A irmã do príncipe Shuri (Letitia Wright) tem um laboratório e é responsável por desenvolver a tecnologia e dar suporte ao príncipe T’Challa e, também por belos momentos cômicos, numa referência a “Q” ou Major Boothroyd de James Bond. O movimento do Partido dos Panteras Negras se destacou por dar voz à mulher como Angela Davis, militante pelos direitos das mulheres e contra a discriminação racial e social.
O filme o Pantera Negra do diretor do Ryan Coogler peca numa coisa ou outra em questões estéticas de efeitos especiais como na batalha final dos protagonistas. No entanto, constrói de forma sutil um enredo que associa questões raciais, políticas, história e entretenimento. Num momento em que os Estados Unidos da América refletem novamente este período obscuro com a construção do muro na fronteira com o México, novos casos de assassinatos de jovens negros desarmados por policiais e ataques desenfreados nas escolas e locais públicos, pelo uso liberado e protegido pela Constituição de armas de fogo e venda de munições.
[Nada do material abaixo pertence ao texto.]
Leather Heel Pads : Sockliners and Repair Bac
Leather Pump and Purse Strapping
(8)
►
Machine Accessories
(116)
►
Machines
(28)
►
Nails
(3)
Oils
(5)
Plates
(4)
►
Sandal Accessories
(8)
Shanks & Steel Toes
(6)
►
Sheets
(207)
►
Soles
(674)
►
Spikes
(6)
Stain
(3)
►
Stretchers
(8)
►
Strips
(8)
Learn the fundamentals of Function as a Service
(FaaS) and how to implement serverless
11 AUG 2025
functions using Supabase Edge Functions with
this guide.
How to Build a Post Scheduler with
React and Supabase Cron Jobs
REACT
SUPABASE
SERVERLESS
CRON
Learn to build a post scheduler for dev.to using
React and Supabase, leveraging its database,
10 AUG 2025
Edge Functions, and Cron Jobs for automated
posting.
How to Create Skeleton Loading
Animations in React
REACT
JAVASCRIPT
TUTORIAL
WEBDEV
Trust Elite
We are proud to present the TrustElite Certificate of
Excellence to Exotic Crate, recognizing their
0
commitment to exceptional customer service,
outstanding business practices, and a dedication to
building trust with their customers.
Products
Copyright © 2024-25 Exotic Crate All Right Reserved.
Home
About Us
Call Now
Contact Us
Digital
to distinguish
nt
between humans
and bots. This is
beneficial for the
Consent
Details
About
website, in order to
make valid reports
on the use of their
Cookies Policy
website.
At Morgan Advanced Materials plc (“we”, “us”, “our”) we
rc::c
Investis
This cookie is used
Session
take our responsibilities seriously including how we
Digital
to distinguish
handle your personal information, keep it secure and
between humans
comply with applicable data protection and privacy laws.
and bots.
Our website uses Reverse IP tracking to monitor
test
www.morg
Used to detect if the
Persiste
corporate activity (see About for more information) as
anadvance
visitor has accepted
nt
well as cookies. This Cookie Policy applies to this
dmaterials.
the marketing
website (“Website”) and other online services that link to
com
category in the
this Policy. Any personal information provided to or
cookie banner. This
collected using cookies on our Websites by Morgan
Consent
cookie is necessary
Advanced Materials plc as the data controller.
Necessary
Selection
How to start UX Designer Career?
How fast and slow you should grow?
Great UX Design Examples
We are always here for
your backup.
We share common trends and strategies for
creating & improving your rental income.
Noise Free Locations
O Partido dos Panteras Negras buscava a igualdade para comunidade afroamericana e o direito de ser reconhecido como cidadão, à aceitação e a valorização do negro na constituição física da beleza, no resgate das tradições ancestrais africanas, no uso das roupas com cores vibrantes e chamativas. Tinham como objetivos 10 pontos para delinear os ideais do grupo dos quais se destacam a liberdade, terra, habitação, emprego e a educação.
O partido era tão influente na sociedade americana que acreditavam ser um levante contra o governo americano. O ex- diretor do FBI J. Edgar Hoover temia a ascensão de um “messias negro” e criou a operação COINTELPRO para desestabilizar os movimentos que surgiram pelo país. Apesar do desfecho violento com mortes e assassinatos de líderes importantes como Malcolm X, Martin Luther King Jr., ambos com 39 anos, considerado como um grupo terroristas, as sementes germinadas duram até hoje, influenciando inclusive os negros no Brasil.
Há poucos dias de completar 34 anos, formado pela Pontifícia Universidade Católica do Paraná em Jornalismo, sem um centavo no bolso, com os dois pais falecidos um deles na fila do SUS, sem filhos, me pergunto:
– Como cresce a cabeça de uma criança nestas condições de violência, indiferença, conflitos sociais, de luta constante?
A resposta é manter o braço erguido para o céu e os punhos cerrados até a hora derradeira da existência de me juntar aos meus ancestrais.
Dialogo entre Pantera Negra/príncipe T’Challa e Erik Killmonger/N’Jadaka
– Com a nossa tecnologia podemos te salvar?
– Me salvar? Para quê? Para depois ser preso? Deixe-me morrer e depois jogue-me no mar, assim como meus ancestrais que vieram nos barcos. Preferiam morrer afogados a viverem presos (escravizados).
Referências e Filmografia sugerida
- Omelete: Home
- Omeleteve
www.youtube.com/channel/UCaSAM5kna2KyX-uVLSGr8PQ
- Fruitvale Station: A última parada – 2013 (Dir. Ryan Coogler)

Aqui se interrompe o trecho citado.